Leer fotocopias es, a veces, un trabajo de compleja interpretación y hasta de creación. Un desafío que plantea toda copia, toda imitación o emulación, a quien usa esa copia como si del original se tratase. Un arte sofisticado que cualquier estudiante habrá desarrollado arduamente, a lo largo de sus jornadas de estudio. La fotocopia es, antes que nada, un recurso de todo estudiante que se precie como tal.
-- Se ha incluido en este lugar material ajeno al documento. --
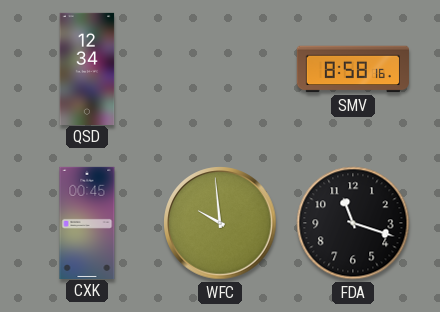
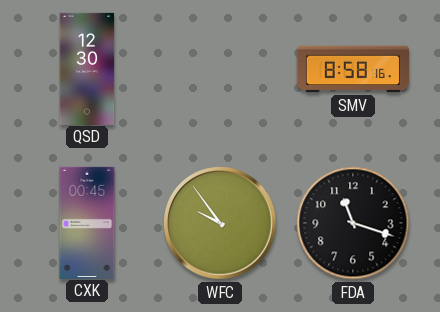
QSD: 12:34 -> 12:30
WFC: 9:59 -> 9:54
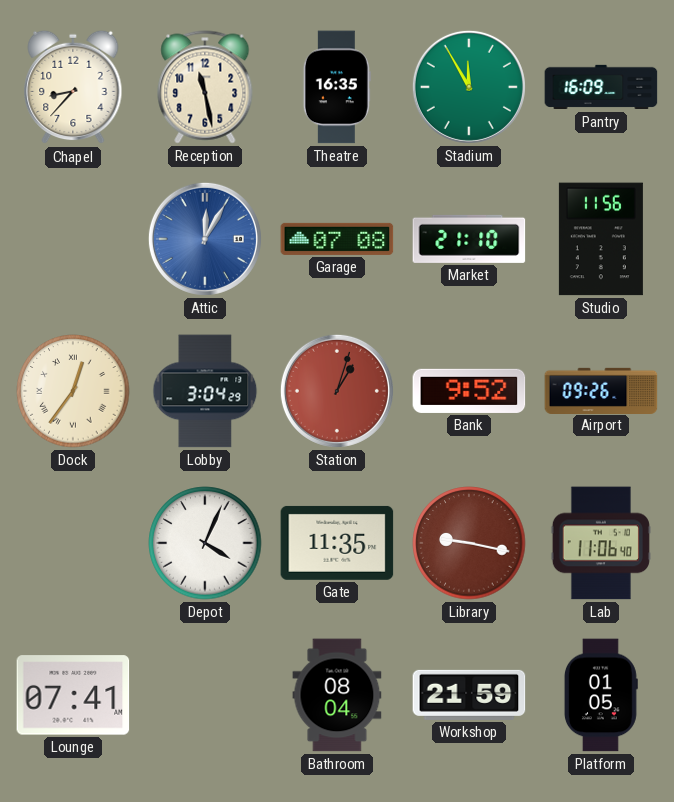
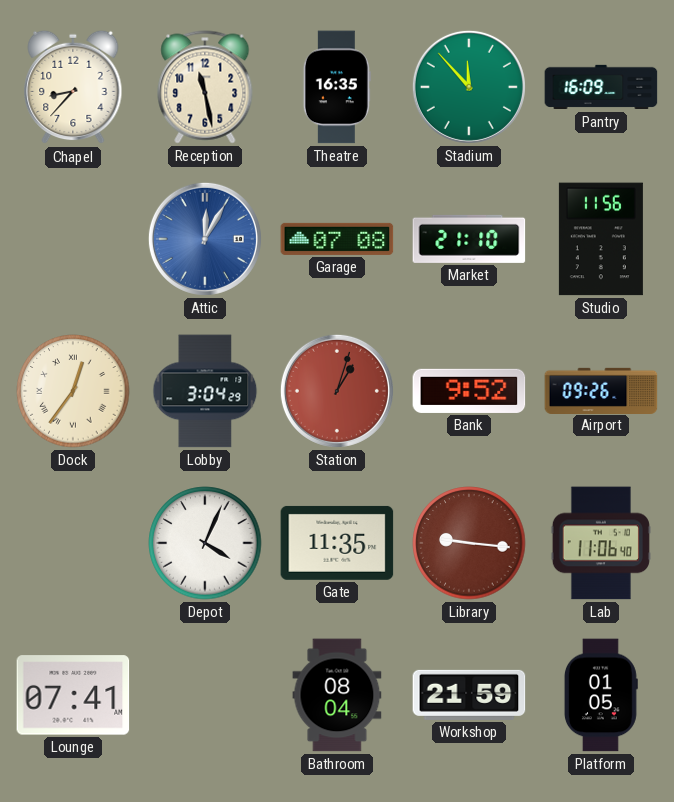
Stadium: 11:55 -> 11:53
Library: 9:17 -> 9:16
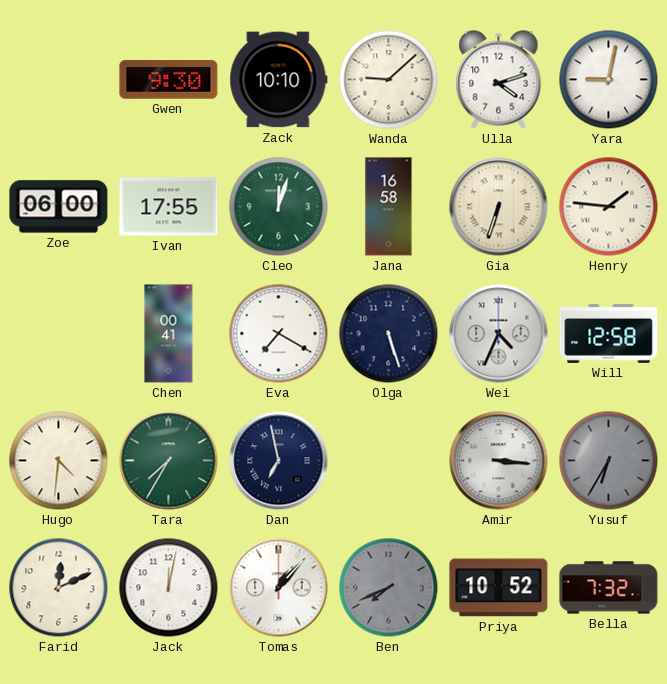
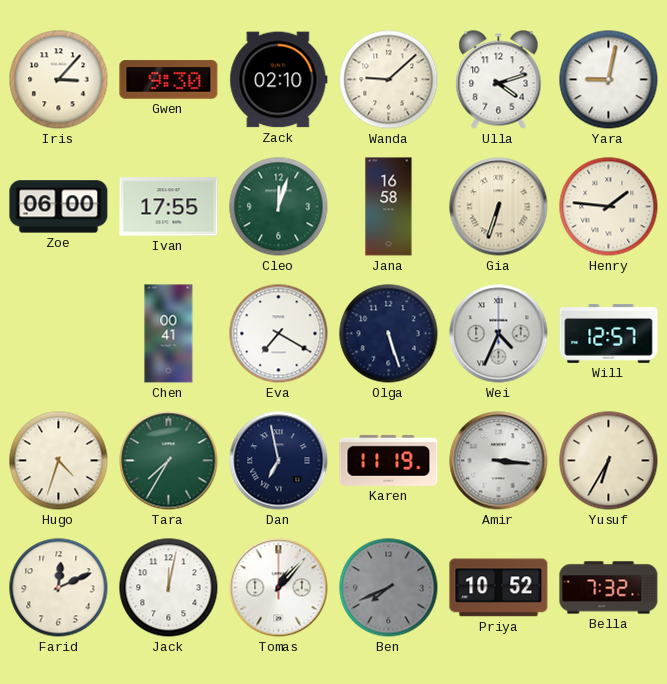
Iris: none -> 3:07
Zack: 10:10 -> 02:10
Will: 12:58 -> 12:57
Hugo: 4:31 -> 4:33
Karen: none -> 11:19
Yusuf dial: grey -> cream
Éstos, en su mayoría candorosos jóvenes atormentados por los índices de sus erogaciones, tratan de compensar el flujo de los “morlacos” sin depositarlos necesariamente en librerías, algunas con hermosas (y caras) ediciones, que hacen el placer a la vista y al tacto, pero que asimismo pueden sumir al estudiante en el derrotero de la indigencia. La fotocopia es entonces el desvío, la posibilidad, también a veces la comodidad (ya que se toman un par de capítulos por el libro); una solución. Pero lo que ingenuamente muchos estudiantes desconocen es que puede ser, además, una trampa.

II

La fotocopia exige un arte de intelección e interpretación, decíamos, dado que unas veces faltan unas páginas, otras se nos escapan las notas a pie, otras están invertidas las copias, otras se saltean las páginas pares o impares, otras faltan los datos editoriales y así... También sucede otro fenómeno, bastante curioso, que se monta sobre el anterior: los huecos y faltantes de las copias a veces de maneras laterales alimentan la imaginación del estudiante, que completa según su capricho una frase a medio ejecutar o la ausencia lisa y llana de conclusiones, citas, bibliografía y referencias; o, peor aún, el estudiante corta allí -donde la cortó el fotocopiador- la intención del autor, con resultados más bien desastrosos. La influencia de los fotocopiadores (cómo, a quién y por qué mutilaron) no es menor en las ciencias y las artes argentinas.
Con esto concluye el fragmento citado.